# [Required action]
Identify all lines below that hold "Archiv" and collect them.

Top of Material for the task

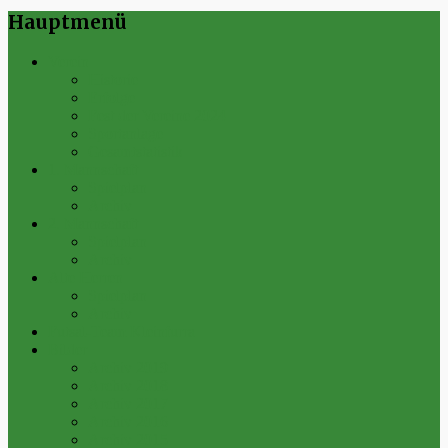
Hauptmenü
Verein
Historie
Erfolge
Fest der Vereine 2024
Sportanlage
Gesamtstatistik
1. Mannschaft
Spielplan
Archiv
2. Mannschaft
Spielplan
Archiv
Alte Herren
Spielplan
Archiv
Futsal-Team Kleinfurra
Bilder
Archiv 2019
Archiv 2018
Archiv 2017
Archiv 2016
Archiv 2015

Bottom of Material for the task
Top of Material for the task

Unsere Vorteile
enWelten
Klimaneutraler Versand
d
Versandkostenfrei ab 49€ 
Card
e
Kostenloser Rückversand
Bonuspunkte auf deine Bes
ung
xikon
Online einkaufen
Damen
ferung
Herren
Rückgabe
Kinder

Bottom of Material for the task

# [Solution to this exercise]
Archiv
Archiv
Archiv
Archiv 2019
Archiv 2018
Archiv 2017
Archiv 2016
Archiv 2015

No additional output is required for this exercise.